Task goal ▸
Supply the number of lines below containing "scaricare", nothing else.

Data records ▸
BEGIN

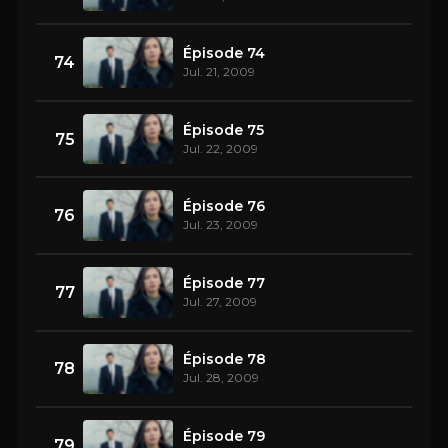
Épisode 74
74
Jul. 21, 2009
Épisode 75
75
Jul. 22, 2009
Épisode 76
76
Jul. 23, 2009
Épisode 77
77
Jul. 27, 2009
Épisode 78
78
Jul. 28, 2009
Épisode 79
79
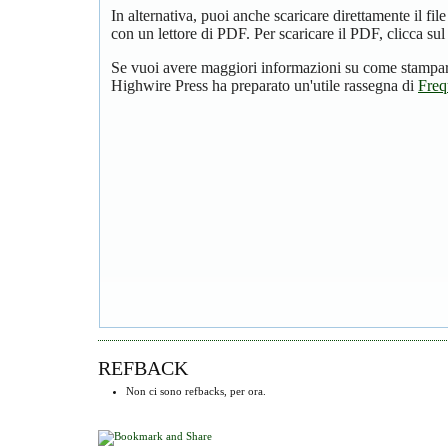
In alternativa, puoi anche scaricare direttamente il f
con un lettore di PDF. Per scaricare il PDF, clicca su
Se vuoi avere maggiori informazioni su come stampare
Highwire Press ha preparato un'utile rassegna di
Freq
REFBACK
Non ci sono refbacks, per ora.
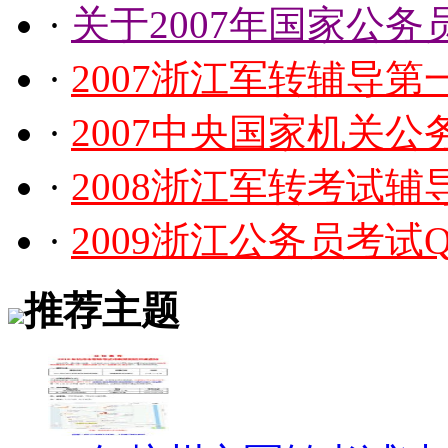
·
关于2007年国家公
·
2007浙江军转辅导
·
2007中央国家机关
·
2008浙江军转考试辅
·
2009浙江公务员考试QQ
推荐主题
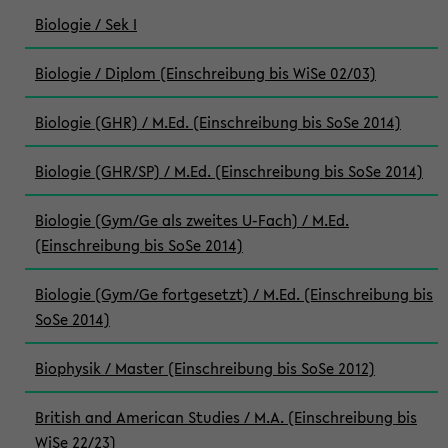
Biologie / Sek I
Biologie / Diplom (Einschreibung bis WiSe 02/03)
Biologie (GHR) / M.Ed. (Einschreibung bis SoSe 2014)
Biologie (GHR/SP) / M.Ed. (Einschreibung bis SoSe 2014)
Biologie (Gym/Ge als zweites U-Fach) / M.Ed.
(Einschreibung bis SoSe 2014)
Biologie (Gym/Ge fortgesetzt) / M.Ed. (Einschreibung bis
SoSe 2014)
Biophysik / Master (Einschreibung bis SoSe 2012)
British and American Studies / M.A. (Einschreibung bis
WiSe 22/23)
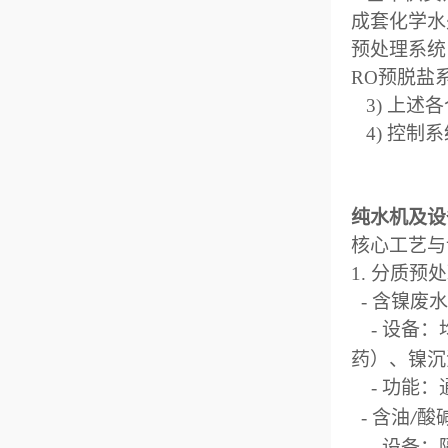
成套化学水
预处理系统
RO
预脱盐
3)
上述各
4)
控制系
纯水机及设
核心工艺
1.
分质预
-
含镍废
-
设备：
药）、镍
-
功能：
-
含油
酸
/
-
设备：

END
BEGIN

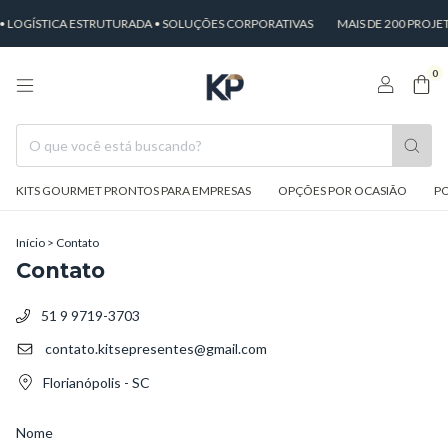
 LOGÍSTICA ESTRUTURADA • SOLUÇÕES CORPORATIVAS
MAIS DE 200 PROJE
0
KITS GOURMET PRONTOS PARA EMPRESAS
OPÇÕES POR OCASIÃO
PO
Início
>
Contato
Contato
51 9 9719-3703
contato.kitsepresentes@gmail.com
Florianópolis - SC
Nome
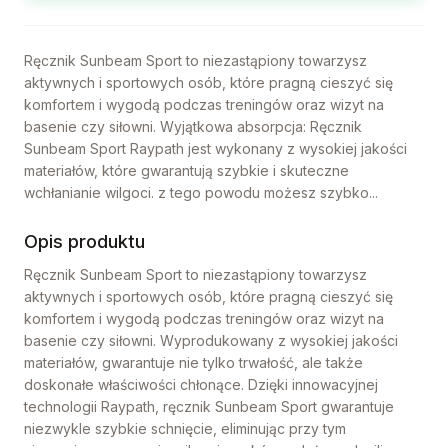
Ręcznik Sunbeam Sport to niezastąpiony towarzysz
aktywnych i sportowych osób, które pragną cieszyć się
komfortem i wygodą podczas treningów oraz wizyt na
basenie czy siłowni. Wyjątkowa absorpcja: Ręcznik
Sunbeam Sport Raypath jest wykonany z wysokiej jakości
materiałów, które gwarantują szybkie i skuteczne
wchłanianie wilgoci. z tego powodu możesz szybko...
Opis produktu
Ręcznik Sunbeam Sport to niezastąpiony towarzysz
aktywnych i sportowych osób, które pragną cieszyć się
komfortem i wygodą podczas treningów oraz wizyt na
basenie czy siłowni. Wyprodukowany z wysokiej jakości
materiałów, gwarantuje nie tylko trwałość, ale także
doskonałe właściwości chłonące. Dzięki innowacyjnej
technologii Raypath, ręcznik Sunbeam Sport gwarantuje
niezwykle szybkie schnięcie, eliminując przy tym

END
BEGIN

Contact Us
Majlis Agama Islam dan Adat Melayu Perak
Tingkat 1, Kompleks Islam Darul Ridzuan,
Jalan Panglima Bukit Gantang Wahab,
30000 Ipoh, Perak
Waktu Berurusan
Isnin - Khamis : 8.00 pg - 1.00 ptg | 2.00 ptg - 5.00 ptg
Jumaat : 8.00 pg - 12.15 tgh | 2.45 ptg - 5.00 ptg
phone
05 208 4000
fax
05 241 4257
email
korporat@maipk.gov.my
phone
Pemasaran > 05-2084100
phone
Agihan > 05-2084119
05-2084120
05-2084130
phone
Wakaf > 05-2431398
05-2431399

END

Solution for this problem ▸
2